Waiting LocalStack S3 to start

In my previous blog post about LocalStack S3 setup I’ve included a hardcoded delay of 5 seconds before actually calling AWS SDK. This gives enough time when waiting LocalStack to start and be ready to accept incoming requests. However, what is actually enough?

Update

Localstack now supports waiting functionality out of the box. See my example of SnsTestReceiver usage. The blogpost is not relevant any more :)

TL;DR;

~~The source code of my console app which waits for LocalStack S3 to start is on my GitHub.~~

Waiting LocalStack S3

If you need to run resource hungry mocked services in dockerized environment on a busy build server, sometimes 5s might not be enough, and you would catch LocalStack off guard, and instead of receiving still busy, try again like warning message, you get an exception, and in some cases the container simply dies…

To simulate such scenario I used my previous app, and I’ve added CPU and memory limits in docker-compose.yml file.

localstack-s3test:
deploy:
resources:
limits:
cpus: '0.25'
memory: 250M

Starting docker compose v3 you can only limit resources, when running in swarm mode. To work around this, need to pass “–compatibility” flag.

docker-compose --compatibility up --build

The outcome is illustrated in following screenshots.

Giving full CPU and at 150 MB of memory was enough to run everything smoothly giving mere 5 seconds for LocalStack to get ready, however on the actual build server you might end up waiting even 60-90 seconds just to be safe…

Solution

Just for an interesting exercise, by no means production-ready code, I was looking for an alternative way to know that LocalStack is ready to accept S3 requests. While in ideal world the mock service should not die, it was an interesting research to work around this limitation.

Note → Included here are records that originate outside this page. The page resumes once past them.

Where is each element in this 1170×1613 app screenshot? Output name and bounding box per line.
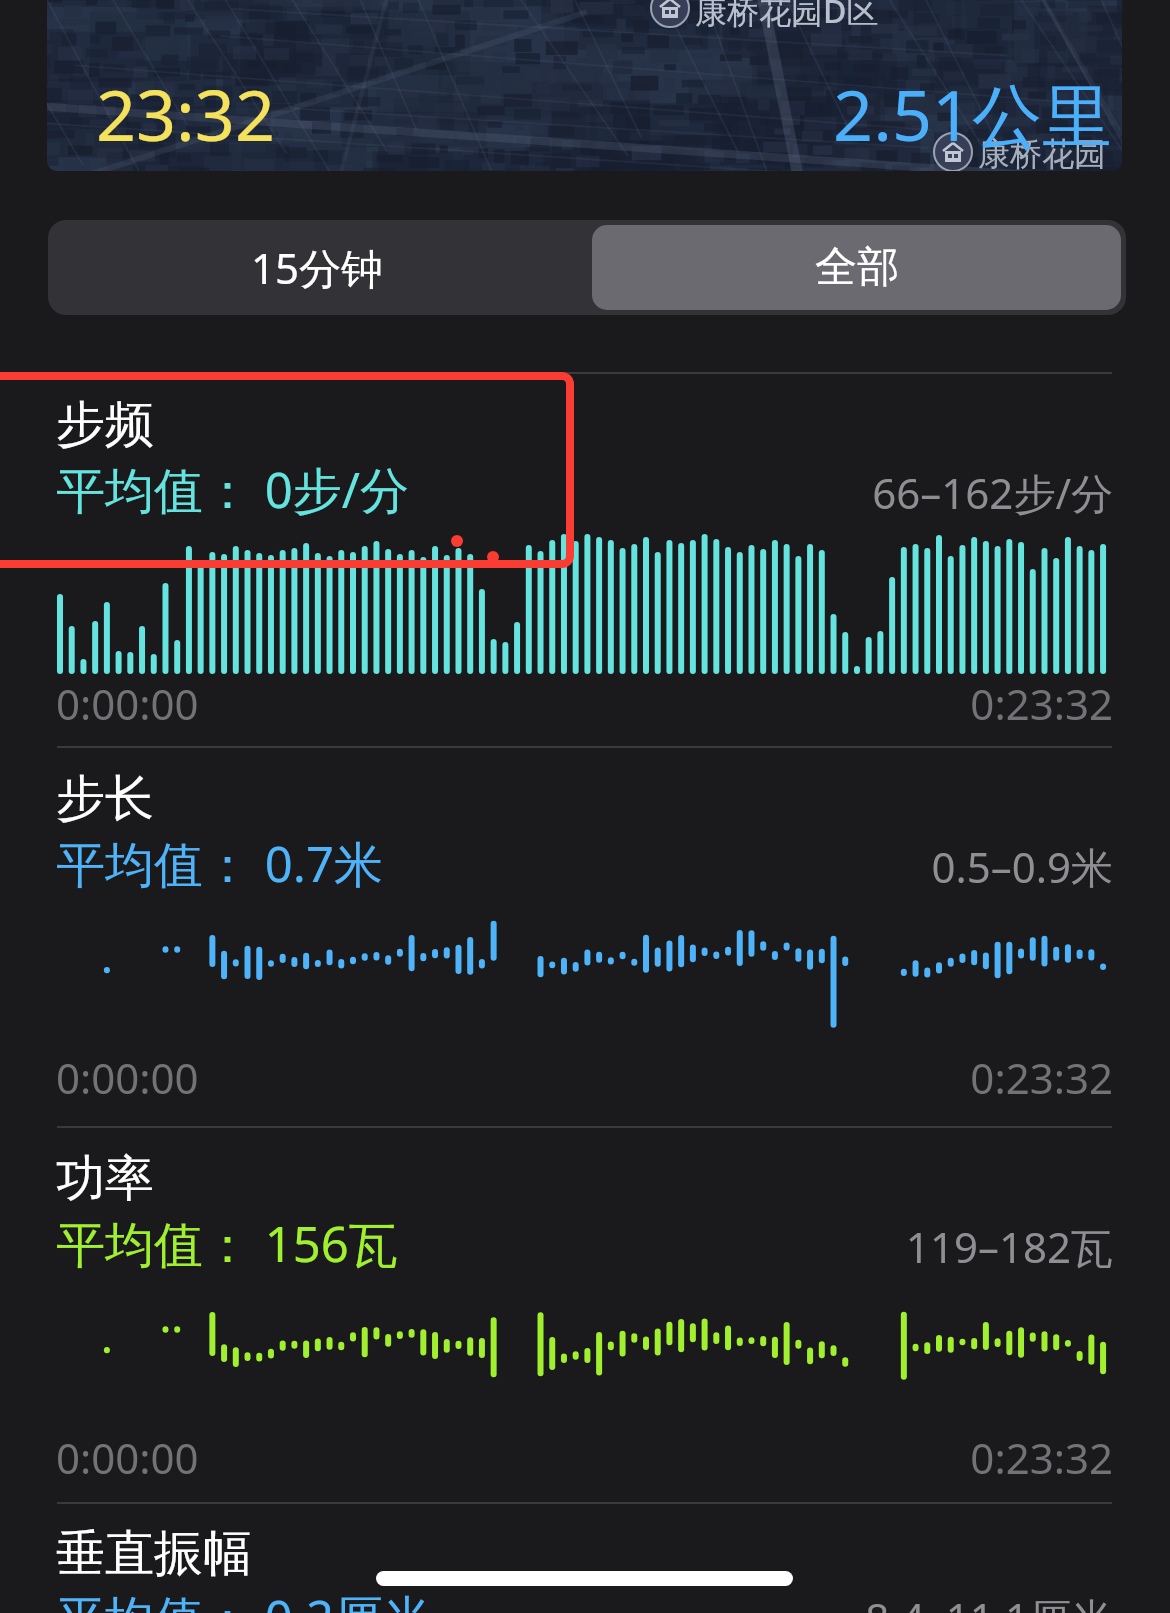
staticText: 66–162步/分 bbox=[0, 464, 1113, 521]
staticText: 0.5–0.9米 bbox=[0, 838, 1113, 895]
button[interactable]: 15分钟 bbox=[48, 220, 587, 315]
staticText: 平均值： 0步/分 bbox=[56, 456, 409, 523]
staticText: 0:00:00 bbox=[56, 1429, 199, 1486]
button[interactable]: 步长 bbox=[0, 746, 1170, 1120]
staticText: 康桥花园 bbox=[978, 134, 1106, 171]
staticText: 8.4–11.1厘米 bbox=[0, 1589, 1113, 1613]
staticText: 2.51公里 bbox=[0, 66, 1112, 162]
staticText: 119–182瓦 bbox=[0, 1218, 1113, 1275]
staticText: 0:00:00 bbox=[56, 1049, 199, 1106]
staticText: 0:23:32 bbox=[0, 1049, 1113, 1106]
staticText: 15分钟 bbox=[251, 239, 384, 296]
staticText: 0:23:32 bbox=[0, 675, 1113, 732]
button[interactable]: 功率 bbox=[0, 1126, 1170, 1500]
staticText: 全部 bbox=[815, 241, 899, 294]
staticText: 垂直振幅 bbox=[56, 1523, 252, 1585]
staticText: 功率 bbox=[56, 1148, 154, 1210]
staticText: 平均值： 0.2厘米 bbox=[56, 1584, 432, 1613]
staticText: 步长 bbox=[56, 768, 154, 830]
staticText: 23:32 bbox=[96, 66, 275, 161]
button[interactable]: 全部 bbox=[592, 225, 1121, 310]
button[interactable]: Route map bbox=[47, 0, 1122, 171]
staticText: 步频 bbox=[56, 394, 154, 456]
staticText: 平均值： 0.7米 bbox=[56, 830, 383, 897]
staticText: 0:23:32 bbox=[0, 1429, 1113, 1486]
staticText: 康桥花园D区 bbox=[695, 0, 879, 33]
staticText: 平均值： 156瓦 bbox=[56, 1210, 398, 1277]
staticText: 0:00:00 bbox=[56, 675, 199, 732]
button[interactable]: 步频 bbox=[0, 372, 1170, 746]
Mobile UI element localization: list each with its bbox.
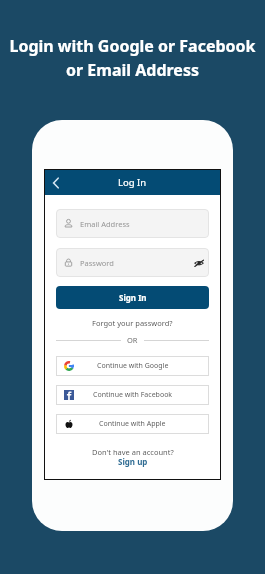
staticText: Password	[80, 258, 114, 268]
staticText: Sign up	[118, 456, 148, 467]
staticText: Sign In	[119, 292, 147, 303]
button[interactable]: Continue with Facebook	[56, 385, 209, 405]
button[interactable]: Back	[48, 175, 64, 191]
staticText: Email Address	[80, 219, 130, 229]
staticText: Don't have an account?	[92, 447, 174, 457]
button[interactable]: Sign In	[56, 286, 209, 309]
button[interactable]: Sign up	[118, 456, 148, 467]
button[interactable]: Forgot your password?	[56, 315, 209, 331]
button[interactable]: Continue with Google	[56, 356, 209, 376]
button[interactable]: Continue with Apple	[56, 414, 209, 434]
button[interactable]: Email Address	[56, 209, 209, 238]
staticText: Continue with Apple	[99, 419, 166, 429]
staticText: Continue with Facebook	[93, 390, 173, 400]
staticText: Continue with Google	[97, 361, 169, 371]
staticText: Forgot your password?	[92, 318, 173, 328]
staticText: Login with Google or Facebook or Email A…	[9, 35, 256, 81]
button[interactable]: Show password	[194, 258, 204, 268]
staticText: Log In	[118, 176, 147, 189]
staticText: OR	[127, 335, 138, 345]
button[interactable]: Password	[56, 248, 209, 277]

I’ve noticed that hitting Refresh button in LocalStack Dashboard calls /graph endpoint to know if and how many nodes (mock services) are available, i.e. healthy and ready to accept incoming requests. Bullseye!

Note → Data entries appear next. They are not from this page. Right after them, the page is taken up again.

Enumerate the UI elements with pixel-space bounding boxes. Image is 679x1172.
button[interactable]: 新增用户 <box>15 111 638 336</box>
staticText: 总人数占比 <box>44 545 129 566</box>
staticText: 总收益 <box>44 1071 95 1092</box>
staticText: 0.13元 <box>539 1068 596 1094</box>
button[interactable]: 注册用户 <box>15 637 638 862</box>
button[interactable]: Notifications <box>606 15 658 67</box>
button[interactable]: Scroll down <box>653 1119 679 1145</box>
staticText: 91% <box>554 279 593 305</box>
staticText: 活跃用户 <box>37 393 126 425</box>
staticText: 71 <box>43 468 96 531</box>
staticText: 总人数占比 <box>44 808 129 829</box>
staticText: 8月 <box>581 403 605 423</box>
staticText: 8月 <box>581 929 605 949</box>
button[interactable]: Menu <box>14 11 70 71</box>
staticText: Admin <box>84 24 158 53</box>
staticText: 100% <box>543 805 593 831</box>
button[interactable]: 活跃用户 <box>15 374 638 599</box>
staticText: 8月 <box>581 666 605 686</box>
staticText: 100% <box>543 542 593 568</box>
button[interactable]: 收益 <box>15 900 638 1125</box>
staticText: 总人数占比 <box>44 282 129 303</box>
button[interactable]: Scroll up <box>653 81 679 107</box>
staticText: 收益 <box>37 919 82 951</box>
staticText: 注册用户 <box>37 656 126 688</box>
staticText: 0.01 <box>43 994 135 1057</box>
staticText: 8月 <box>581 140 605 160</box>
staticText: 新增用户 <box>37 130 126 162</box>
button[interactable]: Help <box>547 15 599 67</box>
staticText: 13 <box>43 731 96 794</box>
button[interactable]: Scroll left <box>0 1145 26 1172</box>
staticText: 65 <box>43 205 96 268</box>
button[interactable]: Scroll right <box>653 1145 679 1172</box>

And when S3 is ready, we get OK status code. We can even specify bucket name to make sure a specific service is up and running. So the idea is to send HTTP request to /graph endpoint, and retry until success response is received, or until our internal timeout is reached.

Waiting for over a minute, and observing several max retry reached exceptions, the s3testapp finally received OK response, and run all tests successfully. S3 service was still running, and Dashboard displaying it also. Looks much better, right?

Code

The idea is following:

Create CancellationToken to set internal timeout, just not to end up waiting LocalStack to start forever :)
While cancelation is not requested in the token, send HTTP POST request to LocalStack /graph endpoint with 3 seconds timeout.
When HTTP request response is success, call S3 SDK to try to access and/or create the S3 bucket
If S3 SDK call was successful, report success and break the while loop.
And if anything failed, ie response not successful, exception thrown, 3s timeout reached, then report error, wait 1s and get back to step #2.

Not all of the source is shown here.